Experimental investigation on the effects of water flow rates and wind speeds on the temperature and performance of PEM electrolyzer stacks

The performance degradation of the proton exchange membrane (PEM) electrolyzer stack can possibly be induced by the regulation of water flow rates and the loading of the wind environment. The effects of water flow rates and wind speeds on the performance evolution of the PEM electrolyzer stack were experimentally investigated using the constant current method. The runaway mechanism of electrolyzer stacks in the case of water starvation was explored. Moreover, optimization strategies for the wind environment and water starvation were proposed. The results indicate that the dual function of heating and cooling can be found by varying the water flow rate.
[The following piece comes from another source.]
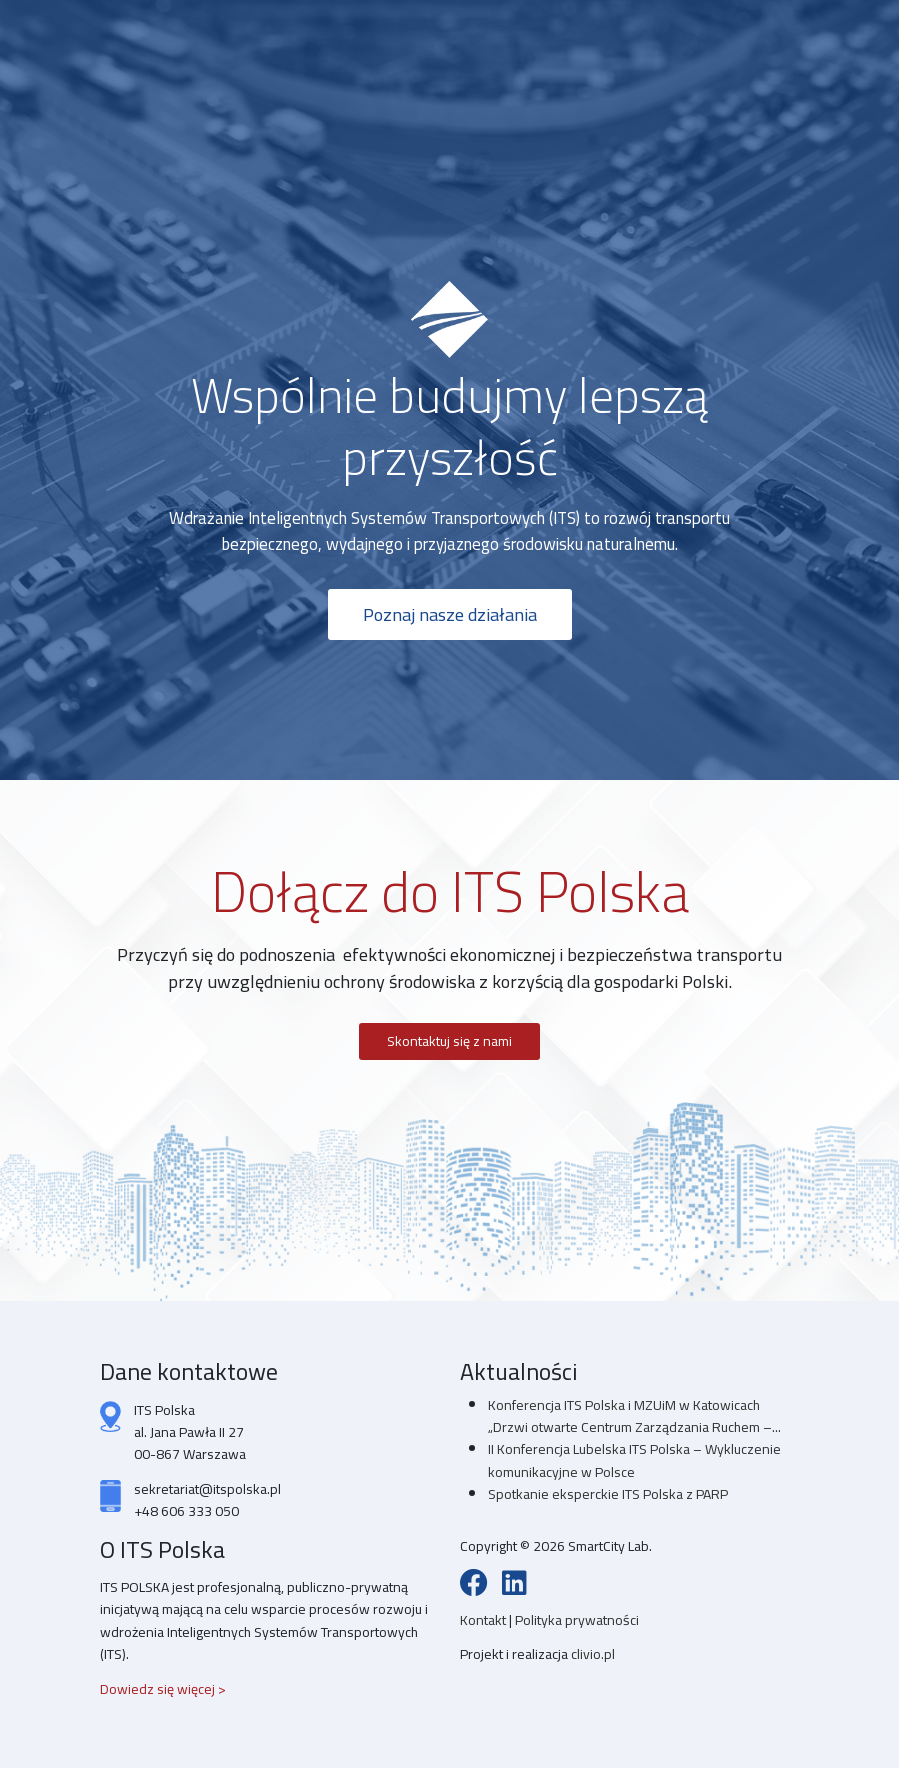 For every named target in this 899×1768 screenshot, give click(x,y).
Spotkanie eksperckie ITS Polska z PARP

When water flow is utilized for heat supply to the stack, the electrical performance is enhanced. In a wind environment, the heat dissipation of electrolyzer stacks can be improved by increasing the inlet water temperature, current density, or wind speed. At a wind speed of 10.1 m/s, the maximum rate of performance degradation reaches 5.11 %. It is found that increasing the water flow rate can improve the voltage uniformity of the stack in the wind environment. Furthermore, the voltage runaway is induced by the water starvation, resulting in a single electrolysis cell voltage reaching 18.06 V. The implementation of a voltage limit is an effective strategy for mitigating the severity of voltage runaway. The findings contribute to understanding the effect of water flow rate on thermal management and providing data support for the application of stacks in the wind environment.